(Records from a collection)

--- START ---

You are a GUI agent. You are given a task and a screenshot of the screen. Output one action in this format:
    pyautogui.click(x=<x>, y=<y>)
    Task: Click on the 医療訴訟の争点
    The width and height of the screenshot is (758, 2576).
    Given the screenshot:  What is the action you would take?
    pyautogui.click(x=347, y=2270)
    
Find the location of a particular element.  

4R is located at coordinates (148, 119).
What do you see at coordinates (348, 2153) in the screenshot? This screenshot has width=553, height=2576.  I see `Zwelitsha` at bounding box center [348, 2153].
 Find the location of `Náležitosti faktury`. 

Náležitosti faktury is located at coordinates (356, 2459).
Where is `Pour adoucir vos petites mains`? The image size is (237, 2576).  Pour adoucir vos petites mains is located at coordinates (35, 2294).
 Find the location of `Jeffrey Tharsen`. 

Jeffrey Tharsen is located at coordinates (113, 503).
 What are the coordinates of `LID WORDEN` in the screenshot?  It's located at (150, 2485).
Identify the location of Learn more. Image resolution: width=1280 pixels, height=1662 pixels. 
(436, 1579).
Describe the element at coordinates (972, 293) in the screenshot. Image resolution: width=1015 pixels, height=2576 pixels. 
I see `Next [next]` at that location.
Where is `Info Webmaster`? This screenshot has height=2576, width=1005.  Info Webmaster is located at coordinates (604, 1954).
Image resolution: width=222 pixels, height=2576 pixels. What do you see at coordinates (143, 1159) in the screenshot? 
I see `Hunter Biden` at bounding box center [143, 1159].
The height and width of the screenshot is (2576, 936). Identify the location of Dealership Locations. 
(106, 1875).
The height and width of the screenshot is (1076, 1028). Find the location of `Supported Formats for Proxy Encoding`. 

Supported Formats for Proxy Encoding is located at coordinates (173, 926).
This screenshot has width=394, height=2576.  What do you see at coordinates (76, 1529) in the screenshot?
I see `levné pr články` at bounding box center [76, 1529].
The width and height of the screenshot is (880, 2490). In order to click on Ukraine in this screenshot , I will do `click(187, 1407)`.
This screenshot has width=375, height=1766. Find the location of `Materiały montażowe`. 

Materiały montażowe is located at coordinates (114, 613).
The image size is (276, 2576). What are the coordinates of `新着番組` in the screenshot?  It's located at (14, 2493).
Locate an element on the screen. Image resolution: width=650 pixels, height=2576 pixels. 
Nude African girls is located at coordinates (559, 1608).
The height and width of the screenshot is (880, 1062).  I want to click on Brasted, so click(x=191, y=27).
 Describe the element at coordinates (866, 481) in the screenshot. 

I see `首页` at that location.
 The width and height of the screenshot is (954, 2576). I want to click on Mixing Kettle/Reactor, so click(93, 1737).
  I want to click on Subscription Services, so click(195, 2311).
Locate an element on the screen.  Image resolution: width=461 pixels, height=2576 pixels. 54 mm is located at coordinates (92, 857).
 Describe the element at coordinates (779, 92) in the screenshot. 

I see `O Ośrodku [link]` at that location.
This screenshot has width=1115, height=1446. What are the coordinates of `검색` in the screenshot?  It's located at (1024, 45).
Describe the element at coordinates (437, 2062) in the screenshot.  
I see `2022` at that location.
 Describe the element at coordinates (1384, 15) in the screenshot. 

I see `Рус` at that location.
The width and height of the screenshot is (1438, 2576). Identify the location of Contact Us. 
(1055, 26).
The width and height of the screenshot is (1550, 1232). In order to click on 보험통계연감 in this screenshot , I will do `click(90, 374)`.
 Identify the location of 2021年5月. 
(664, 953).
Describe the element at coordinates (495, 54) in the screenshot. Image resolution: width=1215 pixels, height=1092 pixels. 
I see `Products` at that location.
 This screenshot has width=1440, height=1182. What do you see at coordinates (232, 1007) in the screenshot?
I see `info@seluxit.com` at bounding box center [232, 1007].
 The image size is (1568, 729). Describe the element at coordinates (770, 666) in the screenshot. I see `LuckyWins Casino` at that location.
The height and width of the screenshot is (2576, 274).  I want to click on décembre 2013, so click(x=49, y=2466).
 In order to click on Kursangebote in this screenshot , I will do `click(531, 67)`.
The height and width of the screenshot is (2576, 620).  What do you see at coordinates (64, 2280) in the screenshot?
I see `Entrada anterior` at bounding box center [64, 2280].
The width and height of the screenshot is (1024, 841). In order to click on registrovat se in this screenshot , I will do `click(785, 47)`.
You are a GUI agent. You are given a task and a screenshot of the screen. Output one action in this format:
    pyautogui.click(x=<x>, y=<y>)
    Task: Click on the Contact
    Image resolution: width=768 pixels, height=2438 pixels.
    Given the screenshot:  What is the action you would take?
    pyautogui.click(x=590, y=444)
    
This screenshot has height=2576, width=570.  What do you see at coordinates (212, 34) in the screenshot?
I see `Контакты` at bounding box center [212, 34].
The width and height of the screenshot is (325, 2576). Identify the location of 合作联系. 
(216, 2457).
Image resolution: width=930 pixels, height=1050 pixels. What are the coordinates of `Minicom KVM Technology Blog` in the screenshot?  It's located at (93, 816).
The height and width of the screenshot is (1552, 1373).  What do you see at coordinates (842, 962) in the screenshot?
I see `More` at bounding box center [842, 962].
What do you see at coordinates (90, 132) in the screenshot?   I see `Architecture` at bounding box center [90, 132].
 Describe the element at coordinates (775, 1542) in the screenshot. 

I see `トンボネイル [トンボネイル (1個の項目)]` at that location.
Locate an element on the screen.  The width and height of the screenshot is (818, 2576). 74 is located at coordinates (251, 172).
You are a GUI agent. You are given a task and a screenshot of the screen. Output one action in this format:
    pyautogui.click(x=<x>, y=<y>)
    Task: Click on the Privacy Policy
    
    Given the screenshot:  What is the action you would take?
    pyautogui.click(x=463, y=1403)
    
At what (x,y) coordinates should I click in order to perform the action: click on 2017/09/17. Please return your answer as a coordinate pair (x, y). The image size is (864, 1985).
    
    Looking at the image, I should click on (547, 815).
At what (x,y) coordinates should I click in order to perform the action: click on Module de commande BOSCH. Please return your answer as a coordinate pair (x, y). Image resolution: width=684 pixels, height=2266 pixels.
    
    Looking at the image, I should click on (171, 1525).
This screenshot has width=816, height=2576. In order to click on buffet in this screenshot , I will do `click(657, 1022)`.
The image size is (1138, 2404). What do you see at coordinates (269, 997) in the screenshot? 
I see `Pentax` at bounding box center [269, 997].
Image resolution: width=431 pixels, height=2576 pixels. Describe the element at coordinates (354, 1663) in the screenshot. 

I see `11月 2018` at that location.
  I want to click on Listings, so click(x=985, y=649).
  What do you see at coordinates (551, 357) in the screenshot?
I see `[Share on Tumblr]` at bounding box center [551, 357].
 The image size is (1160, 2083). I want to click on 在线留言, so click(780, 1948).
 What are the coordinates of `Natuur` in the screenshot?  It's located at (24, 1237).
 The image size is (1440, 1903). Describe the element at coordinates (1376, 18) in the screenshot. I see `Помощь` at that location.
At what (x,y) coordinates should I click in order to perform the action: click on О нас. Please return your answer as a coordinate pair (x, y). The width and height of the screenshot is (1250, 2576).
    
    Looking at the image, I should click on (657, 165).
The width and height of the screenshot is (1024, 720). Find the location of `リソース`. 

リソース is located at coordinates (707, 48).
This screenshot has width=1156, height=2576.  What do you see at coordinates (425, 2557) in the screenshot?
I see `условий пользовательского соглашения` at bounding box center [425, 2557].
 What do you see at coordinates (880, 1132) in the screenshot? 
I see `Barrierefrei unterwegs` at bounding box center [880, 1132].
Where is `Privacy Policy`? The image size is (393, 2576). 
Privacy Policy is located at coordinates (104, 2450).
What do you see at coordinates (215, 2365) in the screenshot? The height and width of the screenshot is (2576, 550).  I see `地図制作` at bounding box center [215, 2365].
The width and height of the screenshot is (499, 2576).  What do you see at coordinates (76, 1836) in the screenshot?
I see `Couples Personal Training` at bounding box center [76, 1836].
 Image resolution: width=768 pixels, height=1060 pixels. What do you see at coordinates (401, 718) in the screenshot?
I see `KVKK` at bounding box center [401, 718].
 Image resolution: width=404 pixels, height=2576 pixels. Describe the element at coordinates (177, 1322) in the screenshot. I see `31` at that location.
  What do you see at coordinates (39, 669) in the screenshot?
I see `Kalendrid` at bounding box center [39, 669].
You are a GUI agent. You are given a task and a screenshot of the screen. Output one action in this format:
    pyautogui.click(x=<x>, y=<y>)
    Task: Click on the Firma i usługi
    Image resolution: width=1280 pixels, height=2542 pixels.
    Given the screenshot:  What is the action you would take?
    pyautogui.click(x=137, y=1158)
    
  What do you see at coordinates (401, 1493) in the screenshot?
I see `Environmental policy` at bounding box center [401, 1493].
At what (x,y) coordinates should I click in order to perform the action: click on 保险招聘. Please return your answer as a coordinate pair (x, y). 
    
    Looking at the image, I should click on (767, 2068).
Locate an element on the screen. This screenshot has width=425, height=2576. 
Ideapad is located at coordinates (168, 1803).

--- END ---

**What to do:** Show the lines of the records that include the string "will".

**Expected answer:**
The width and height of the screenshot is (880, 2490). In order to click on Ukraine in this screenshot , I will do `click(187, 1407)`.
The width and height of the screenshot is (1550, 1232). In order to click on 보험통계연감 in this screenshot , I will do `click(90, 374)`.
 In order to click on Kursangebote in this screenshot , I will do `click(531, 67)`.
The width and height of the screenshot is (1024, 841). In order to click on registrovat se in this screenshot , I will do `click(785, 47)`.
This screenshot has width=816, height=2576. In order to click on buffet in this screenshot , I will do `click(657, 1022)`.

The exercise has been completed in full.